Two steps of unequal weight? Judgment of the CJEU in the case of Staatsanwaltschaft Aachen

In the case of Staatsanwaltschaft Aachen (C-819/21, 9.11.2023), the CJEU addressed the concerns of a German Regional Court regarding the enforcement in Germany of a custodial sentence imposed on a Polish national (M.D.), resident in Germany, by a Polish District Court after a hearing in absentia.

The referring court asked the CJEU whether, under Framework Decision 2008/909 (on the application of the principle of mutual recognition to judgments in criminal matters imposing custodial sentences or measures involving deprivation of liberty), it could refuse to declare the custodial sentence imposed on M.D. in Poland to be enforceable in Germany, because of systemic or generalised deficiencies in the Polish judicial system, in violation of the second paragraph of Article 47 of the Charter and of Article 2 TEU. The referring court relied inter alia on the reasoned proposal of the European Commission of 20 December 2017 submitted on the basis of Article 7(1) TEU regarding the rule of law in Poland (COM(2017) 835 final), and to the recent case-law of the CJEU on that matter (§ 14).

Drawing a parallel between Framework Decision 2008/909, at stake in the present case, and Framework Decision 2002/584 on the European arrest warrant, the CJEU first recalled its case-law about the limitations of the principles of mutual recognition and mutual trust which can be made in exceptional circumstances and which derive from the obligation to respect fundamental rights and fundamental legal principles as enshrined in Article 6 TEU, notably the prohibition of ill-treatment enshrined in Article 4 of the EU-Charter ( as in Aranyosi und Căldăraru) and the right to a fair trial laid down in the second paragraph of Article 47 of the EU-Charter (as in Minister for Justice and Equality (Deficiencies in the system of justice), and Openbaar Ministerie (Tribunal established by law in the issuing Member State)).

Addressing the methodology to be applied in such cases, the CJEU recalled the well-known obligation on the competent authority of the executing Member State to carry out a two-step examination.

As a first step, that authority must “determine whether there is objective, reliable, specific and duly updated material indicating that there is a real risk of breach, in the issuing Member State, of the fundamental right to a fair trial guaranteed by the second paragraph of Article 47 of the Charter, on account of systemic or generalised deficiencies so far as concerns the independence of that Member State’s judiciary”. (§ 29, emphasis added)
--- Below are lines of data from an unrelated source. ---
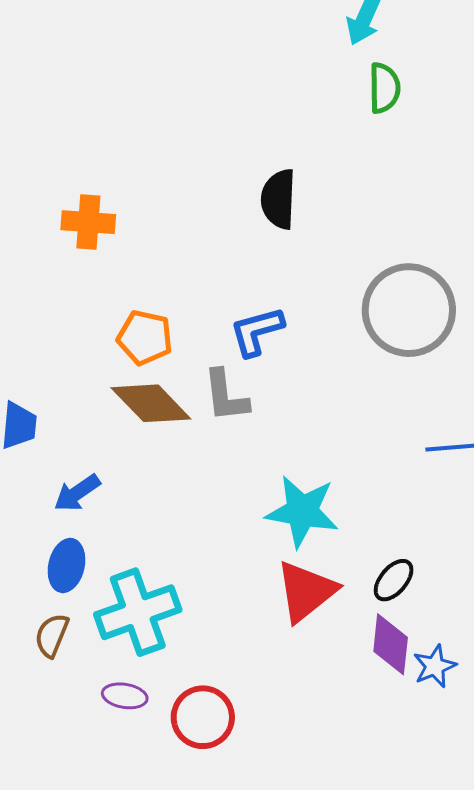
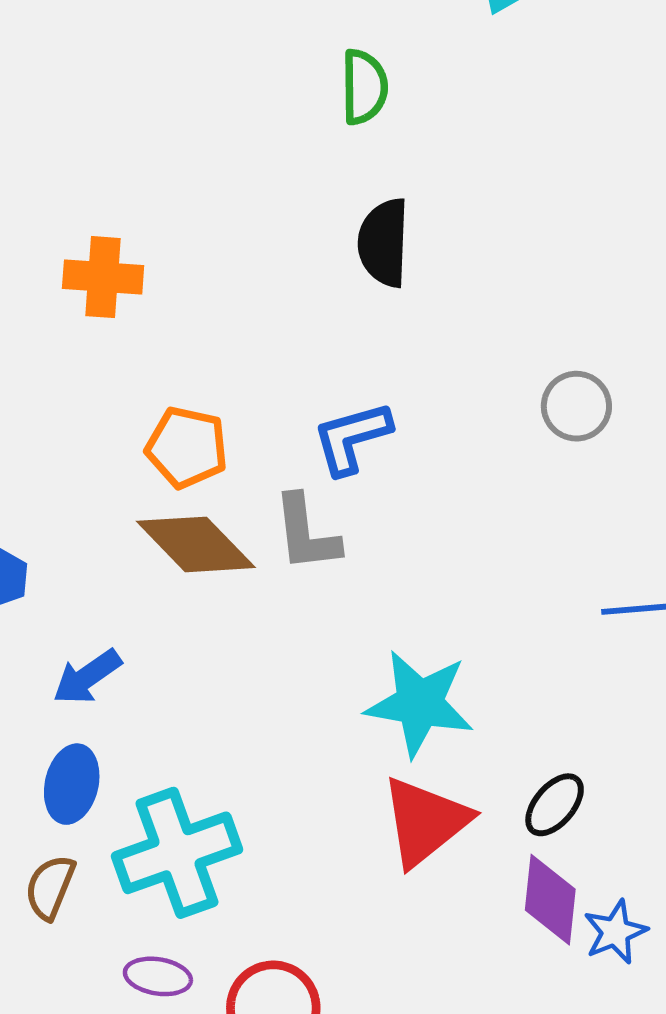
green semicircle: (384, 88) -> (364, 87), moved
gray circle: (409, 310) -> (576, 406), size x0.5

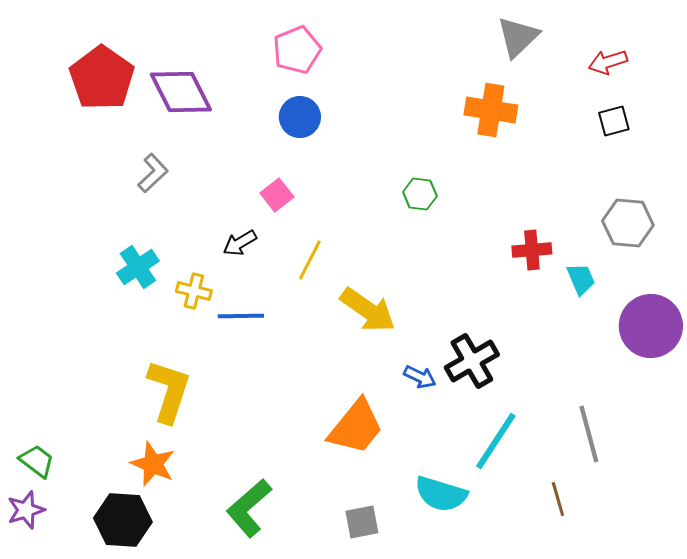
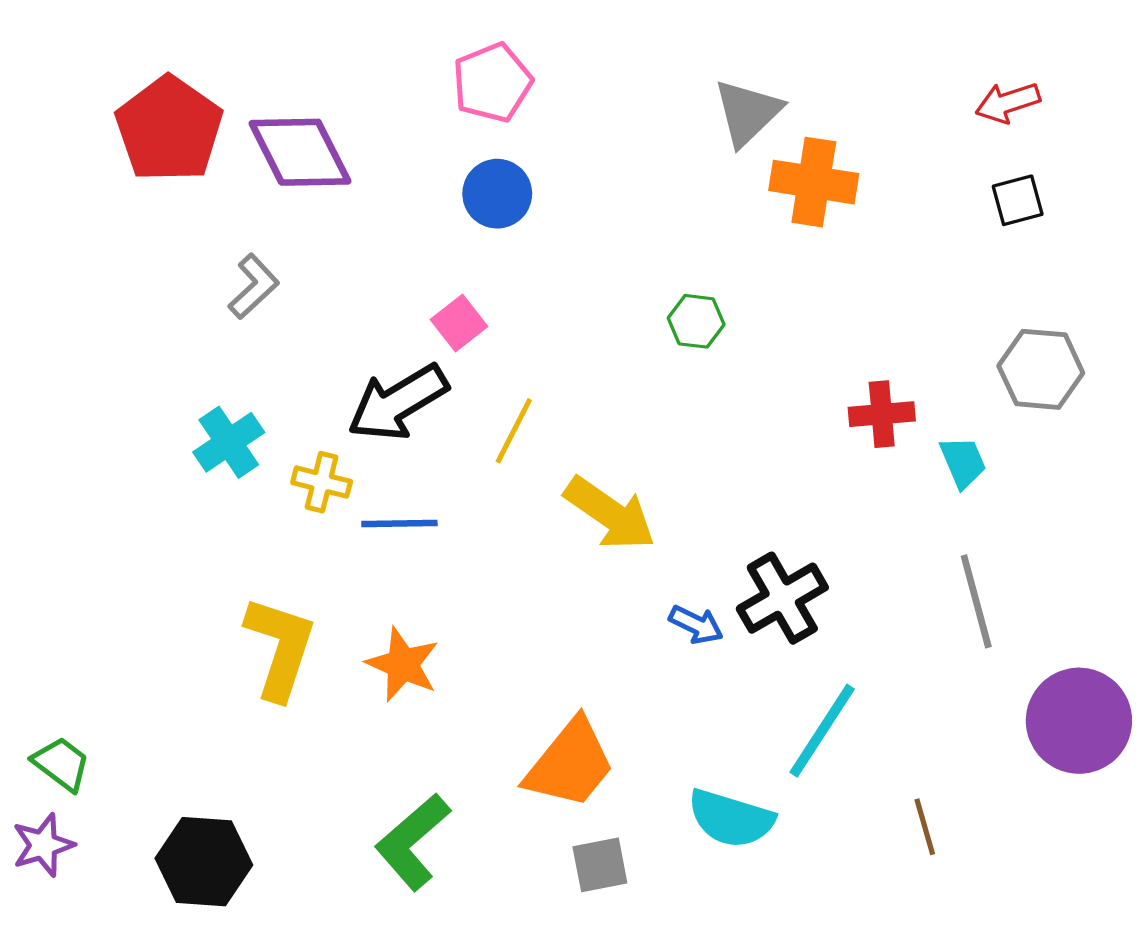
gray triangle: (518, 37) -> (747, 112), moved
black arrow: (240, 243) -> (398, 403), size x1.8
purple circle: (651, 326) -> (1079, 721), moved
orange trapezoid: (356, 427) -> (570, 764), moved
gray line: (589, 434) -> (976, 601), moved
orange star: (153, 464) -> (403, 664), moved

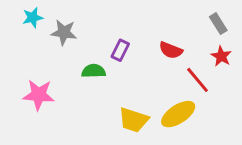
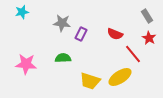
gray star: (64, 32) -> (62, 23), moved
green semicircle: (94, 71) -> (63, 58), moved

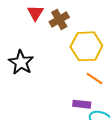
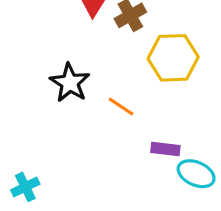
orange line: (95, 79) -> (121, 107), moved

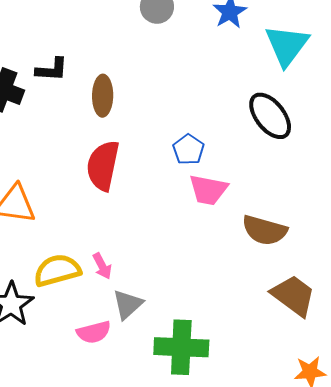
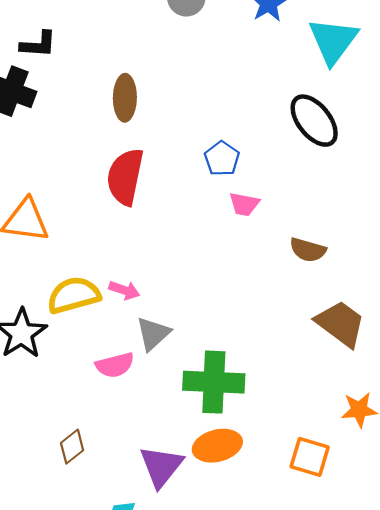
black L-shape: (52, 70) -> (38, 44), moved
pink trapezoid: (208, 190) -> (244, 204), size x0.7
brown semicircle: (265, 230) -> (308, 250), size x0.7
pink arrow: (102, 266) -> (124, 290), turned -44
The CJEU then went on to say: “If that is the case, the competent authority of the executing Member State must, as a second step, determine, specifically and precisely, to what extent the deficiencies identified in the first step may have had an impact on the functioning of the courts of the issuing Member State which have jurisdiction over the proceedings brought against the person concerned and whether, having regard to that person’s personal situation, the nature of the offence for which he or she was tried, and the factual context of the sentence in respect of which recognition and enforcement are requested, and, where appropriate, to additional information provided by that Member State pursuant to that framework decision, there are substantial grounds for believing that such a risk has actually materialised in the present case”. (§ 30, emphasis added)

The opening words “if that is the case” in the above quotation read as a condition and suggest that it is only if the existence of systemic or generalised deficiencies is confirmed in the context of the first step of the examination that, as a second step, it can be assessed whether these deficiencies may have had a concrete impact on the individual concerned in terms of the fairness of the criminal proceedings which led to his conviction.

Assuming this interpretation is correct, it would mean that conversely, in the absence of such systemic or generalised deficiencies, no such individual assessment would be permissible. This would be in line with the CJEU’s approach in Puig Gordi and Others where a similar question was asked to the CJEU in relation to the execution of a European arrest warrant for the purpose of conducting criminal proceedings against the person concerned. In that case too, the CJEU denied the possibility for the executing authority to apply an individual test in the absence of systemic or generalised deficiencies (§ 111), the only difference being that in Staatsanwaltschaft Aachen the referring court had itself found such systemic or generalised deficiencies to exist.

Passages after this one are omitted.